Cleaning Your Local Workspace, FTL, and Fuze

Introduction

Since Fuze uses disk space, and keeps local cached versions of some items such package DB’s, you may need to clean it up occasionally. Synchronization errors can occur, plus caches or the FTL will build up unmanageable large execution artifacts.

Resetting Local DB’s and Cleaning Caches

Fuze utilizes several local DB’s and caches. Some of these are for Working Locally, or for allowing builds without internet connectivity, or performance enhancement reasons. When you perform reset or cleaning operations, you are telling Fuze to reset and clean your local DB’s and caches.

Note

You cannot affect centralized Fuze DB’s

You need not worry about accidentally breaking something in the Fuze universe outside of your local machine. Resetting and cleaning can only be performed locally.

Why Would I Need to Reset or Clean?

  • Occasional Fuze refactoring or feature updates may require a local reset

  • A synchronization error may require a local reset

  • Performance enhancement may benefit from an occasional local reset. As the local DB’s become larger, package loading time and searching time may increase.

How do I Reset or Clean?

The following command line performs a local reset:

fuze --reset-db-cache

Or, you may delete the entire .fuze directory in your filesystem. The next Fuze execution will regenerate it and populate it with what it needs.

Removing FTL’s

FTL’s can build up over time and potentially encroach on the available disk space on your local machine. By definition, FTLs are temporary and not required past the current Fuze operation, therefore, you may freely delete FTL’s at any time.

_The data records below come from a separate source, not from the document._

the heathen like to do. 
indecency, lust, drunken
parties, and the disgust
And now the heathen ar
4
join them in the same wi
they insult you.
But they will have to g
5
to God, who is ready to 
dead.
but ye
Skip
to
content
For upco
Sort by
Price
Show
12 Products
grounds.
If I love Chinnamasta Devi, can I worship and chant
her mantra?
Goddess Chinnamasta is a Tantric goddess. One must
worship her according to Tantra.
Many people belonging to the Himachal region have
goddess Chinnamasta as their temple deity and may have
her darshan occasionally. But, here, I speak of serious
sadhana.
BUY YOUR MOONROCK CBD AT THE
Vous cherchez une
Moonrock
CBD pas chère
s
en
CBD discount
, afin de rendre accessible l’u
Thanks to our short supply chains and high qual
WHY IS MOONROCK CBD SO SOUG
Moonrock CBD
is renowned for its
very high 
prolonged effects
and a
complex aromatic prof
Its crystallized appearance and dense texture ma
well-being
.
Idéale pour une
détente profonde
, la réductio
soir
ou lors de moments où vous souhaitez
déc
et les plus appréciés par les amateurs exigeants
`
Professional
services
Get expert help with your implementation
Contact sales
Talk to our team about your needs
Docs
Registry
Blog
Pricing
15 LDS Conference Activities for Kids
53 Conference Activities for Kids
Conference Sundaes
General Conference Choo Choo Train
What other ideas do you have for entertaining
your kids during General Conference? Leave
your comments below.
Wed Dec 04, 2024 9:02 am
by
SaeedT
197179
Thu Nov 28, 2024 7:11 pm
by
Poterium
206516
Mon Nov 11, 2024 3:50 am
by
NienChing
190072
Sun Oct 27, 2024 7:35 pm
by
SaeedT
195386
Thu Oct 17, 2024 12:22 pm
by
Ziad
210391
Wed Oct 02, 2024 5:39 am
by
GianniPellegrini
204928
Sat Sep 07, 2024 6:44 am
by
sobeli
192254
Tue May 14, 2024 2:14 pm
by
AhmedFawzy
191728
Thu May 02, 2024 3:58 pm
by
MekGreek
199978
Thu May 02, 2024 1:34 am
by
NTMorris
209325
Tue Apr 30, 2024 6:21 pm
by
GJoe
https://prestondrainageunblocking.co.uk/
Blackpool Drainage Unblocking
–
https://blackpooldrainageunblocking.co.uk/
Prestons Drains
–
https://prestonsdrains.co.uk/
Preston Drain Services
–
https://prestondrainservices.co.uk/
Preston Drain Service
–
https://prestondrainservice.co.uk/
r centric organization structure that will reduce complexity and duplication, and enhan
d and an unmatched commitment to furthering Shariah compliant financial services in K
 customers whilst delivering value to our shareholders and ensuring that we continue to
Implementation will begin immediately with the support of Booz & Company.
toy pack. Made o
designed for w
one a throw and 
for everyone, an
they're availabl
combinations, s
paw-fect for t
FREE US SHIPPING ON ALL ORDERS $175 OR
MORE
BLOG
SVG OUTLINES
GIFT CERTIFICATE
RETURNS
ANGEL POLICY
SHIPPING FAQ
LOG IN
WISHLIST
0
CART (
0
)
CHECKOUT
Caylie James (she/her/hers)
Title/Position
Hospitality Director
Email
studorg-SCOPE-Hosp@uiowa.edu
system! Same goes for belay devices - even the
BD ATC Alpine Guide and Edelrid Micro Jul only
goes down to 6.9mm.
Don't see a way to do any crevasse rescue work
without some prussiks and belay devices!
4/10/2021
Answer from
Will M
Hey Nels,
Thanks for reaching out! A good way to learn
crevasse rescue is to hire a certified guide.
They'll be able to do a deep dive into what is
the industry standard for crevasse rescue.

You may do so manually with local OS operations (ie, rm, del, etc), or Fuze provides a convenient utility that you can access via a command line argument.

If you use the command line argument, Fuze will delete all data and directories below the system’s FTL root directory.

Warning

This command deletes ALL contents of the user specified FTL

If you have chosen a user-specified FTL, this command will remove ALL files and directories from that location. Even files and directories that were not generated by Fuze.

Use the following command to clean all FTL’s:

fuze --clean-ftl

Note

System generated FTLs may be deleted on restart

When using the system generated FTL, your OS may delete them for you upon a system restart (system dependent). When using user-specified FTLs, you must clean them manually.